Bruno Carazza dos Santos

Com a proibição das doações de campanhas feitas por pessoas jurídicas, é provável que o caixa dois e a influência econômica vão aumentar nas eleições brasileiras

Em 1920, com o objetivo de diminuir a violência e a vadiagem, os Estados Unidos aprovaram a 18ª emenda à Constituição, proibindo a fabricação, o comércio e o transporte de bebidas alcóolicas. Após um curto período de apoio popular à medida, logo os americanos passaram a conviver com o crescimento da criminalidade e da corrupção das máfias que controlavam o fornecimento clandestino de bebidas para o consumo ilegal. A medida foi revogada por Roosevelt em 1933.

Em 1984, a Lei nº 7.232 instituiu a reserva de mercado de informática, limitando severamente a importação de equipamentos e programas desenvolvidos no exterior, com o fim de estimular a produção nacional.
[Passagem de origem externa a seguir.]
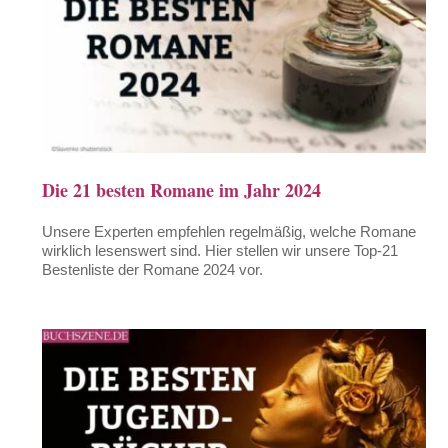
Die 21 besten Romane im Jahr 2024
Unsere Experten empfehlen regelmäßig, welche Romane
wirklich lesenswert sind. Hier stellen wir unsere Top-21
Bestenliste der Romane 2024 vor.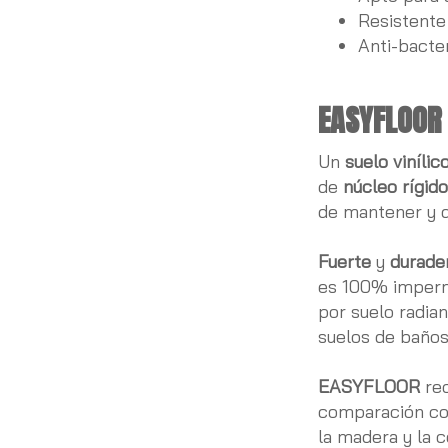
Resistente
Anti-bacter
EASYFLOOR
Un
suelo vinílic
de
núcleo rígid
de mantener y d
Fuerte
y
durade
es 100% imperm
por suelo radian
suelos de baños
EASYFLOOR
req
comparación co
la madera y la 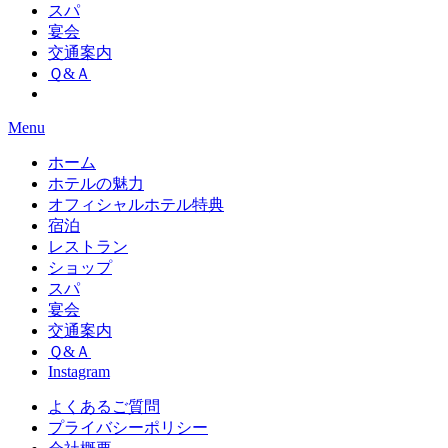
スパ
宴会
交通案内
Ｑ&Ａ
Menu
ホーム
ホテルの魅力
オフィシャルホテル特典
宿泊
レストラン
ショップ
スパ
宴会
交通案内
Ｑ&Ａ
Instagram
よくあるご質問
プライバシーポリシー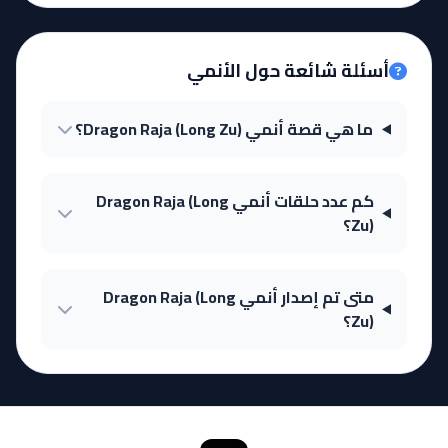
أسئلة شائعة حول الأنمي
ما هي قصة أنمي Dragon Raja (Long Zu)؟
كم عدد حلقات أنمي Dragon Raja (Long
Zu)؟
متى تم إصدار أنمي Dragon Raja (Long
Zu)؟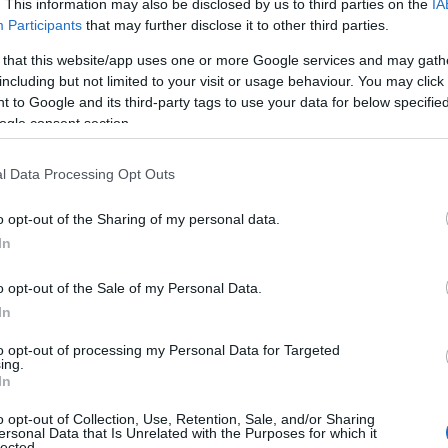
. This information may also be disclosed by us to third parties on the
IA
abb végzettségű fiatalok és az 5
Participants
that may further disclose it to other third parties.
 that this website/app uses one or more Google services and may gath
közötti, nyugdíj előtt álló
including but not limited to your visit or usage behaviour. You may click 
 to Google and its third-party tags to use your data for below specifi
ettek körében tapasztalható.
ogle consent section.
l Data Processing Opt Outs
zül a legtöbben Budapestről és vonzáskörzetéből,
o opt-out of the Sharing of my personal data.
-Magyarországról szeretnének a munkaerőpiacra lé
In
gy ipari parkok vonzáskörzetében találnak munká
o opt-out of the Sale of my Personal Data.
területeken emelkedik leginkább a foglalkoztatás.
In
hívta a figyelmet arra is, hogy a magyar
to opt-out of processing my Personal Data for Targeted
ing.
 folyamatban van egy belső, ágazati átrendeződé
In
 legnagyobb mértékben a közigazgatásban csökken
o opt-out of Collection, Use, Retention, Sale, and/or Sharing
ersonal Data that Is Unrelated with the Purposes for which it
k száma (49 ezerrel), ezzel egyidejűleg a legjelen
lected.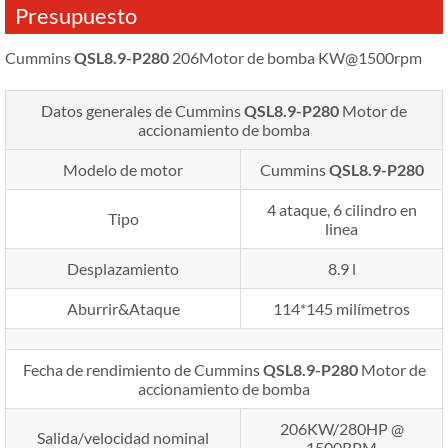
Presupuesto
Cummins
QSL8.9-P280
206Motor de bomba KW@1500rpm
Datos generales de Cummins
QSL8.9-P280
Motor de
accionamiento de bomba
Modelo de motor
Cummins
QSL8.9-P280
4 ataque, 6 cilindro en
Tipo
linea
Desplazamiento
8.9 l
Aburrir&Ataque
114*145 milímetros
Fecha de rendimiento de Cummins
QSL8.9-P280
Motor de
accionamiento de bomba
206KW/280HP @
Salida/velocidad nominal
1500RPM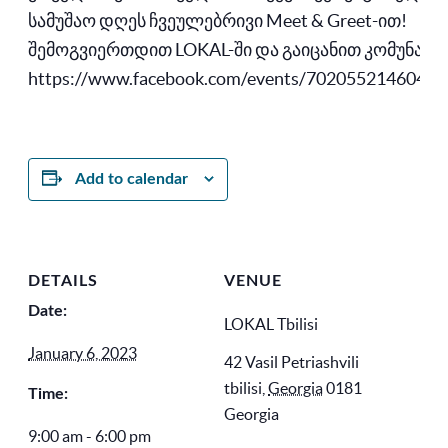
სამუშაო დღეს ჩვეულებრივი Meet & Greet-ით!
შემოგვიერთდით LOKAL-ში და გაიცანით კომუნა.
https://www.facebook.com/events/70205521460419
Add to calendar
DETAILS
VENUE
Date:
LOKAL Tbilisi
January 6, 2023
42 Vasil Petriashvili
tbilisi
,
Georgia
0181
Time:
Georgia
9:00 am - 6:00 pm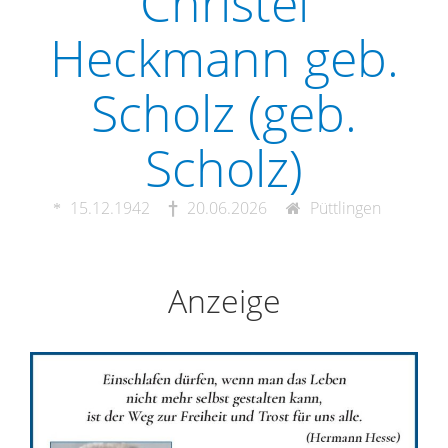
Christel
Heckmann geb.
Scholz (geb.
Scholz)
15.12.1942
20.06.2026
Püttlingen
Anzeige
O tiro saiu pela culatra, e quem precisava de um computador naquela época tinha que pagar caro por um produto nacional defasado (alguém aí se lembra do MSX ou dos computadores Cobra?) ou recorrer ao contrabando ou à pirataria.

Toda vez que um ato do governo provoca uma restrição artificial na oferta de determinado produto (de bebidas alcóolicas a computadores), sem qualquer medida para reduzir a demanda, são três os resultados mais prováveis: i) o aumento do preço do produto; ii) o florescimento de um mercado paralelo para continuar ofertando o bem ilegalmente; iii) a busca do consumidor por produtos substitutos, muitas vezes inferiores.

Em novembro de 2015, o Supremo Tribunal Federal decidiu proibir as doações de empresas para campanhas eleitorais e partidos políticos. Trata-se de uma decisão que seca a fonte de 75% do dinheiro movimentado nas últimas eleições. Uma severa restrição à oferta de financiamento eleitoral, portanto.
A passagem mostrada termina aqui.